一本椚牧
出典: フリー百科事典『ウィキペディア(Wikipedia)』 (2022/06/12 15:12 UTC 版)
一本椚牧は中野牧の南の部分で、ほぼ初富と初富の土手が延びていた白井市の隣接する部分と考えられる。『享保小金原御場絵図』や『鎌ヶ谷市計画書』掲載の享保期の図に一本椚牧、壱本椚牧、中野一本椚野馬押込場があり、少なくとも地名としては享保期に残っていた事を示す。
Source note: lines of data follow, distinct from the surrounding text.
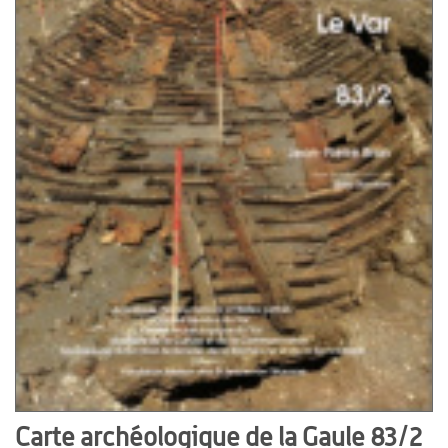
Carte archéologique de la Gaule 83/2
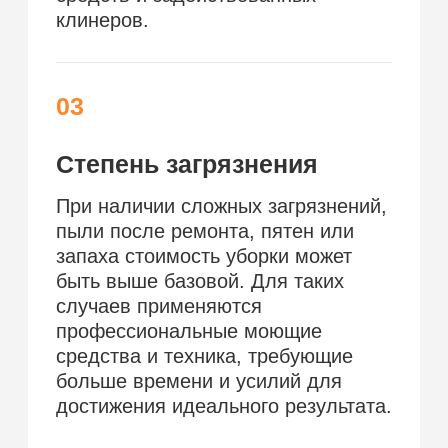
Цены на услуги
Поддерживающая
Генеральная
После
уборка
уборка
ремонта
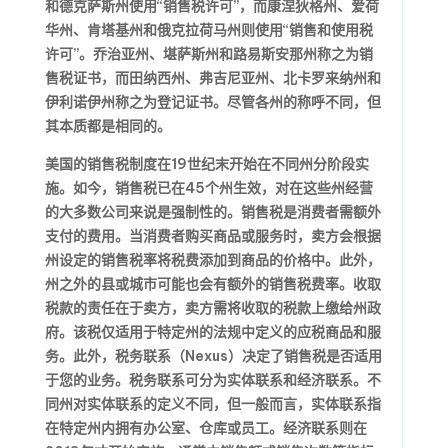
和德克萨斯州使用“销售税许可”，而康涅狄格州、爱荷
华州、肯塔基州和俄克拉荷马州则使用“销售和使用税
许可”。乔治亚州、堪萨斯州和路易斯安那州称之为销
售税证书，而田纳西州、弗吉尼亚州、北卡罗来纳州和
伊利诺伊州称之为登记证书。尽管各州的称呼不同，但
其本质都是相同的。
美国的销售税制度在19世纪末开始在不同州分阶段实
施。如今，销售税已在45个州生效，对在这些州经营
的大多数公司来说是强制性的。销售税是消费者需额外
支付的费用。当消费者购买商品或服务时，卖方会根据
州设定的销售税率将税费添加到商品的价格中。此外，
州之外的县或城市可能也会有额外的销售税费率。收取
税款的责任在于卖方，卖方需将收取的税款上缴给州政
府。该税仅适用于特定州的法规中定义的应税商品和服
务。此外，税务联系（Nexus）决定了销售税是否适用
于您的业务。税务联系可分为实体联系和经济联系。不
同州对实体联系的定义不同，但一般而言，实体联系指
在特定州内拥有办公室、仓库或员工。经济联系则在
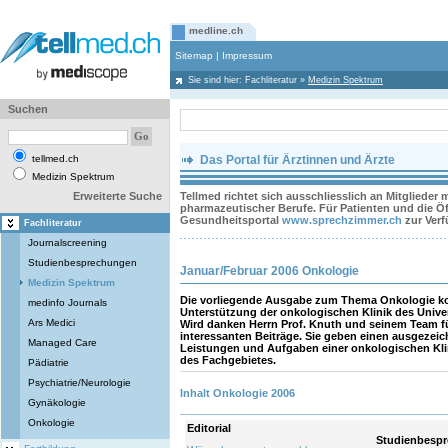
medline.ch
Sitemap
|
Impressum
Sie sind hier:
Fachliteratur
»
Medizin Spektrum
Suchen
tellmed.ch
Das Portal für Ärztinnen und Ärzte
Medizin Spektrum
Erweiterte Suche
Tellmed richtet sich ausschliesslich an Mitglieder
pharmazeutischer Berufe. Für Patienten und die Öff
Gesundheitsportal
www.sprechzimmer.ch
zur Ver
Fachliteratur
Journalscreening
Studienbesprechungen
Januar/Februar 2006 Onkologie
Medizin Spektrum
Die vorliegende Ausgabe zum Thema Onkologie ko
medinfo Journals
Unterstützung der onkologischen Klinik des Univers
Ars Medici
Wird danken Herrn Prof. Knuth und seinem Team fü
interessanten Beiträge. Sie geben einen ausgezei
Managed Care
Leistungen und Aufgaben einer onkologischen Kli
des Fachgebietes.
Pädiatrie
Psychiatrie/Neurologie
Inhalt Onkologie 2006
Gynäkologie
Onkologie
Editorial
Studienbesp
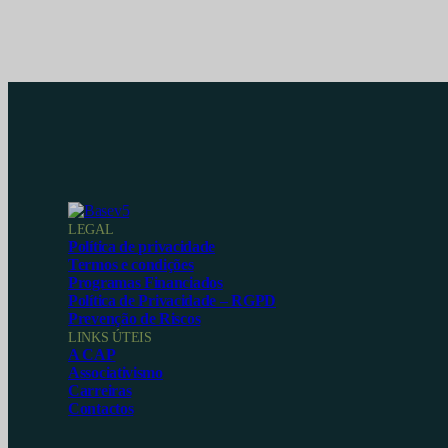
LEGAL
Política de privacidade
Termos e condições
Programas Financiados
Política de Privacidade – RGPD
Prevenção de Riscos
LINKS ÚTEIS
A CAP
Associativismo
Carreiras
Contactos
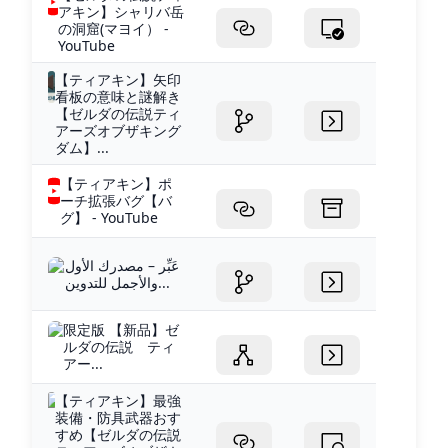
アキン】シャリバ岳
の洞窟(マヨイ） -
YouTube
【ティアキン】矢印
看板の意味と謎解き
【ゼルダの伝説ティ
アーズオブザキング
ダム】...
【ティアキン】ポ
ーチ拡張バグ【バ
グ】 - YouTube
عَبِّر – مصدرك الأول
والأجمل للتدوين...
限定版 【新品】ゼ
ルダの伝説 ティ
アー...
【ティアキン】最強
装備・防具武器おす
すめ【ゼルダの伝説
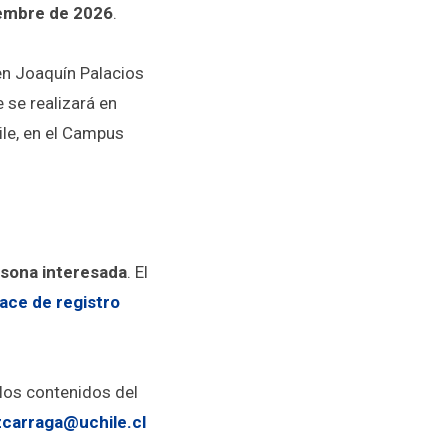
ciembre de 2026
.
en Joaquín Palacios
e se realizará en
ile, en el Campus
rsona interesada
. El
ace de registro
 los contenidos del
zcarraga@uchile.cl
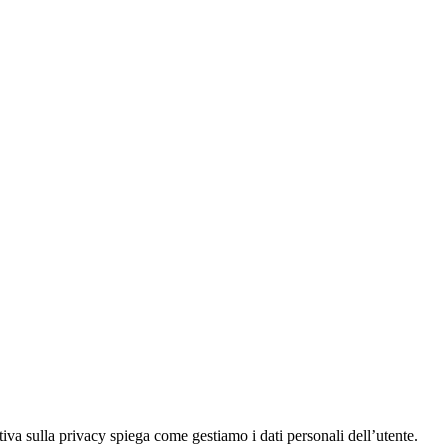
iva sulla privacy spiega come gestiamo i dati personali dell’utente.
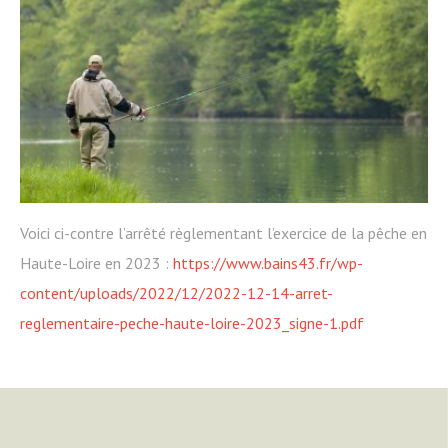
Voici ci-contre l’arrêté règlementant l’exercice de la pêche en
Haute-Loire en 2023 :
https://www.bains43.fr/wp-
content/uploads/2022/12/2022-12-14-arret-
reglementaire-peche-haute-loire-2023_signe-1.pdf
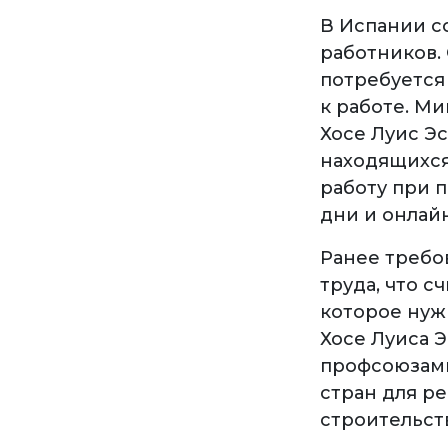
В Испании с
работников.
потребуется
к работе. М
Хосе Луис Э
находящихся
работу при 
дни и онлай
Ранее требо
труда, что 
которое нуж
Хосе Луиса 
профсоюзами
стран для р
строительств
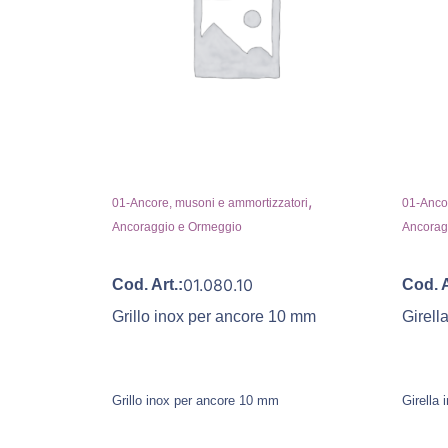
,
01-Ancore, musoni e ammortizzatori
01-Ancor
Ancoraggio e Ormeggio
Ancorag
01.080.10
Cod. Art.:
Cod. A
Grillo inox per ancore 10 mm
Girell
Grillo inox per ancore 10 mm
Girella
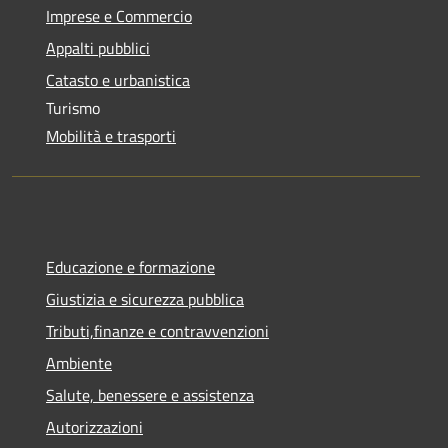
Imprese e Commercio
Appalti pubblici
Catasto e urbanistica
Turismo
Mobilità e trasporti
Educazione e formazione
Giustizia e sicurezza pubblica
Tributi,finanze e contravvenzioni
Ambiente
Salute, benessere e assistenza
Autorizzazioni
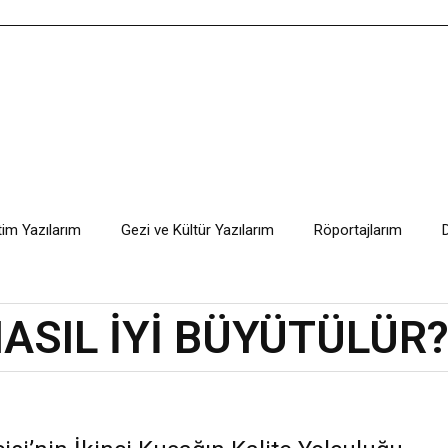
tim Yazılarım
Gezi ve Kültür Yazılarım
Röportajlarım
ASIL İYİ BÜYÜTÜLÜR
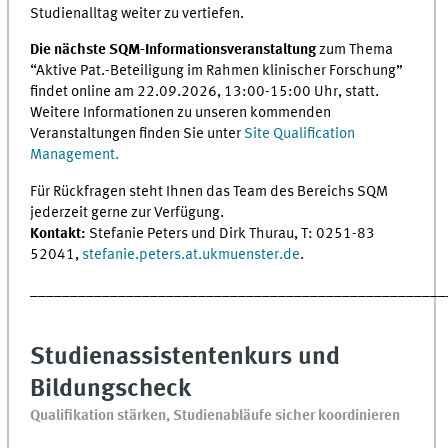
Studienalltag weiter zu vertiefen.
Die nächste SQM-Informationsveranstaltung
zum Thema
“Aktive Pat.-Beteiligung im Rahmen klinischer Forschung”
findet online am 22.09.2026, 13:00-15:00 Uhr, statt.
Weitere Informationen zu unseren kommenden
Veranstaltungen finden Sie unter
Site Qualification
Management.
Für Rückfragen steht Ihnen das Team des Bereichs SQM
jederzeit gerne zur Verfügung.
Kontakt:
Stefanie Peters und Dirk Thurau, T: 0251-83
52041,
stefanie.peters.at.ukmuenster.de
.
____________________________________________________
Studienassistentenkurs und
Bildungscheck
Qualifikation stärken, Studienabläufe sicher koordinieren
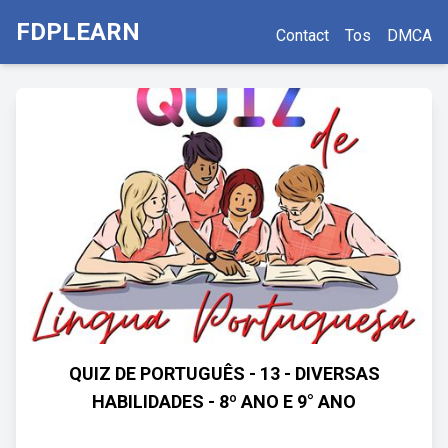
FDPLEARN
Contact
Tos
DMCA
QUIZ DE PORTUGUÊS - 13 - DIVERSAS
HABILIDADES - 8º ANO E 9° ANO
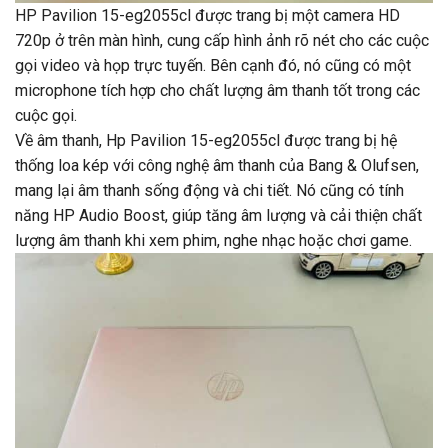
HP Pavilion 15-eg2055cl được trang bị một camera HD
720p ở trên màn hình, cung cấp hình ảnh rõ nét cho các cuộc
gọi video và họp trực tuyến. Bên cạnh đó, nó cũng có một
microphone tích hợp cho chất lượng âm thanh tốt trong các
cuộc gọi.
Về âm thanh, Hp Pavilion 15-eg2055cl được trang bị hệ
thống loa kép với công nghệ âm thanh của Bang & Olufsen,
mang lại âm thanh sống động và chi tiết. Nó cũng có tính
năng HP Audio Boost, giúp tăng âm lượng và cải thiện chất
lượng âm thanh khi xem phim, nghe nhạc hoặc chơi game.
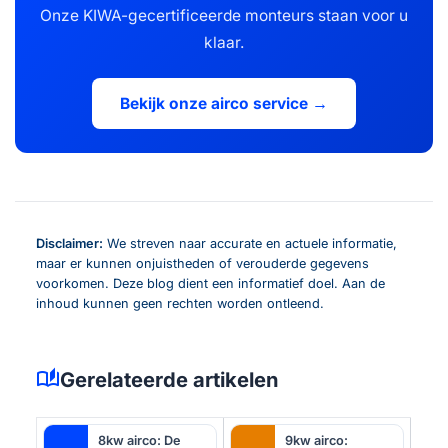
Onze KIWA-gecertificeerde monteurs staan voor u
klaar.
Bekijk onze airco service →
Disclaimer:
We streven naar accurate en actuele informatie,
maar er kunnen onjuistheden of verouderde gegevens
voorkomen. Deze blog dient een informatief doel. Aan de
inhoud kunnen geen rechten worden ontleend.
auto_stories
Gerelateerde artikelen
8kw airco: De
9kw airco:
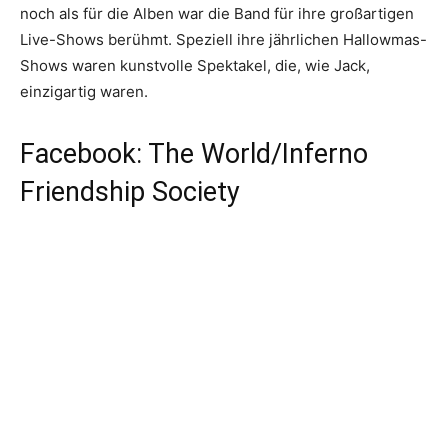
noch als für die Alben war die Band für ihre großartigen
Live-Shows berühmt. Speziell ihre jährlichen Hallowmas-
Shows waren kunstvolle Spektakel, die, wie Jack,
einzigartig waren.
Facebook: The World/Inferno
Friendship Society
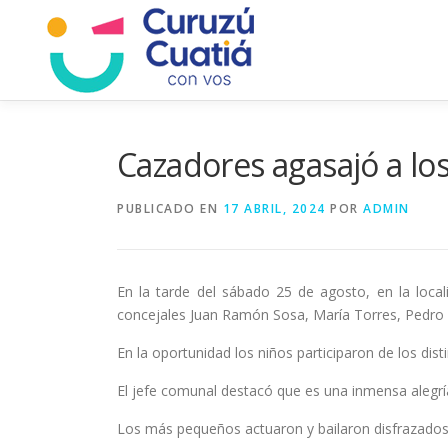
Saltar
al
contenido
Cazadores agasajó a lo
PUBLICADO EN
17 ABRIL, 2024
POR
ADMIN
En la tarde del sábado 25 de agosto, en la loca
concejales Juan Ramón Sosa, María Torres, Pedro Pr
En la oportunidad los niños participaron de los di
El jefe comunal destacó que es una inmensa alegrí
Los más pequeños actuaron y bailaron disfrazados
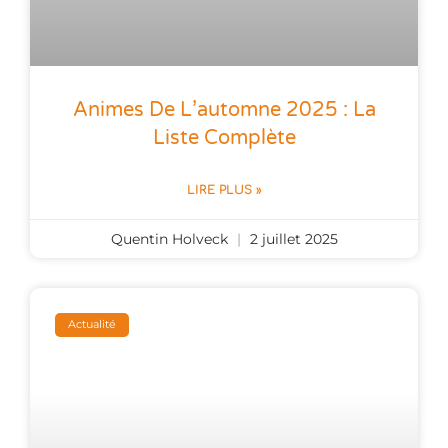
Animes De L’automne 2025 : La
Liste Complète
LIRE PLUS »
Quentin Holveck
2 juillet 2025
Actualité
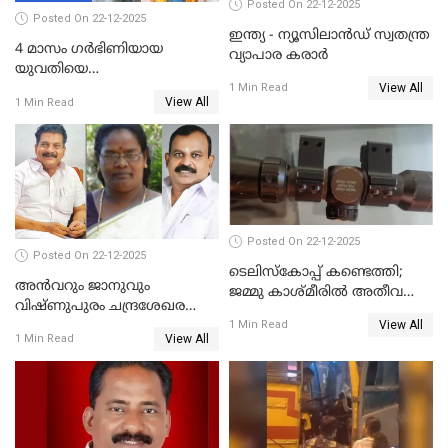
Posted On 22-12-2025
Posted On 22-12-2025
ഇന്ത്യ - ന്യൂസിലാൻഡ് സ്വതന്ത്ര
4 മാസം ഗർഭിണിയായ
വ്യാപാര കരാർ
യുവതിയെ
View All
വെട്ടിക്കൊലപ്പെടുത്തി
1 Min Read
View All
1 Min Read
പിതാവും സഹോദരനും;
ദുരഭിമാനക്കൊലയിൽ
നടുങ്ങി കർണാടക
Posted On 22-12-2025
Posted On 22-12-2025
ടെലിസ്‌കോപ്പ് കണ്ടെത്തി;
അൻവറും ജാനുവും
ജമ്മു കാശ്മീരില്‍ അതീവ
വിഷ്ണുപുരം ചന്ദ്രശേഖരന്റെ
ജാഗ്രത നിര്‍ദ്ദേശം
View All
പാർട്ടിയും UDF
1 Min Read
View All
1 Min Read
അസോസിയേറ്റ് അംഗങ്ങൾ;
അസോസിയേറ്റ്
അംഗമാകാനില്ലെന്നും
UDFലേക്കില്ലെന്നും
വിഷ്ണുപുരം ചന്ദ്രശേഖരൻ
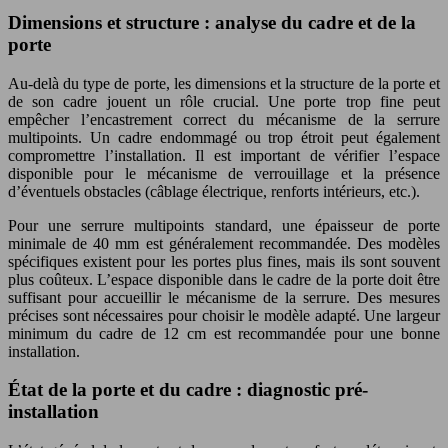
Dimensions et structure : analyse du cadre et de la
porte
Au-delà du type de porte, les dimensions et la structure de la porte et
de son cadre jouent un rôle crucial. Une porte trop fine peut
empêcher l’encastrement correct du mécanisme de la serrure
multipoints. Un cadre endommagé ou trop étroit peut également
compromettre l’installation. Il est important de vérifier l’espace
disponible pour le mécanisme de verrouillage et la présence
d’éventuels obstacles (câblage électrique, renforts intérieurs, etc.).
Pour une serrure multipoints standard, une épaisseur de porte
minimale de 40 mm est généralement recommandée. Des modèles
spécifiques existent pour les portes plus fines, mais ils sont souvent
plus coûteux. L’espace disponible dans le cadre de la porte doit être
suffisant pour accueillir le mécanisme de la serrure. Des mesures
précises sont nécessaires pour choisir le modèle adapté. Une largeur
minimum du cadre de 12 cm est recommandée pour une bonne
installation.
État de la porte et du cadre : diagnostic pré-
installation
中野牧の捕込も元々は一本椚牧の捕込だった可能性があり、少なくとも中野牧と一本椚牧共通の捕込としての認識を示す。西側に前述の初富小学校西の勢子土手と、さらに西に粟野に続く谷津があり、どちらかが一本椚牧の西縁だったと考えられる。『旧事考』付図や『江戸近郊図』に、鎌ヶ谷大仏の北東、粟野付近に一本椚の地名があり、一本椚牧は今の三本椚近くの旧一本椚村と関連する名称と考えられる。 『旧事考』付図には近くに瓢箪サクの地名と池の図があり、白井市冨士のすぐ北、鎌ヶ谷市瓢箪付近と考えられる。佐津間の瓢箪池は『田中村誌』に手賀沼の水源の一つとある。鎌ヶ谷村道路元標は延命寺前付近に当る字一本椚に置かれ、一本椚のつく公園が鎌ヶ谷五〜七丁目にあり、中野・下野牧間を通る木下街道の東に一本椚と記した昭和期の地形図もあるが、付近は鎌ヶ谷大仏が置かれた事でも判るように牧外で、厳密には、北東の一本椚村によって開かれた一本椚新田と考えられる。競馬学校は一本椚牧の北東端に当たる。北に中木戸、木戸前、東に白井木戸(新田)の字がある。 土手は、鎌ヶ谷市市制記念公園東から、折れ曲がりながら、鎌ケ谷市立初富小学校西、稲荷前三差路へ続き、さらに、水飲み場だった鎌ヶ谷大仏北の池へ続いていた。小学校西に土手が良好な状態で残り、前述の史跡に指定された。三差路近くの土手は今世紀初めまで残っていたが、道路が拡張され四差路となった時に失われ、跡は歩道のベンチと植込みになった。少し南では土手が残る。池は『享保小金原御場絵図』の丸山溜に当たる。小学校北東の南西への分岐の一部が、白井市冨士に残る。 中野牧・下野牧の牧士は両牧を担当していた事など、鎌ヶ谷市に、下総小金中野牧跡、北初富の開墾五十周年記念碑、下総牧開墾局知事北島秀朝等旅宿看板、五郎兵衛から彌までの牧士三橋家の墓地、魚文の句碑、官軍兵士の墓、鎌ヶ谷大仏、牧士清田家の三代勝定が将軍から下賜された悍馬が帰途暴れたため切り殺した事に因む駒方大明神、牧士清田家の墓地の解説と写真が、白井市に牧士、冨士の野馬除土手の解説、松戸市立博物館、鎌ヶ谷市郷土資料館に牧に関する展示がある。 『牧跡』の地図は参考としない。